The World Health Organization's Centers for Disease Control and Prevention now recommend the use of ceftazidime or meropenem as an intreveous therapy for melioidosis. This recommendation was based on MORU's findings.

  1. Centers for Disease Control and Prevention (CDC) - Treatment - Melioidosis (Accessed 2013) . cdc.gov at Available at http://www.cdc.gov/melioidosis/treatment/index.html

The WHO's Centers for Disease Control and Prevention recommend Trimethoprim-sulfamethoxazole or Doxycycline as an alternative oral therapy for the treatment of melioidosis based on MORU's research.

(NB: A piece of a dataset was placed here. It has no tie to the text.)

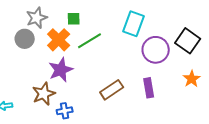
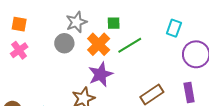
cyan rectangle: (134, 24) -> (174, 28), size x0.7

  1. Currie, B and Anstey, N. Treatment and prognosis of melioidosis. In UpToDate Basow, DS (Ed), UpToDate, Waltham, MA, 2013.(Accessed 2013). Website accessible to subscribers only (available on request). http://www.uptodate.com/contents/treatment-and-prognosis-of-melioidosis?source=search_result&search=melioidosis&selectedTitle=2%7E23

Recommendations for the introduction of TMP-SMX during initial intensive therapy on UpToDate® directly cite MORU studies.

  1. Wuthiekanun, V. et al. Survey of antimicrobial resistance in clinical Burkholderia pseudomallei isolates over two decades in Northeast Thailand. Antimicrob. Agents Chemother. 55, 5388-5391 (2011) doi: 10.1128/AAC.05517-11.

MORUs research demonstrating the utility of carbapenem antibiotics for severe acute disease.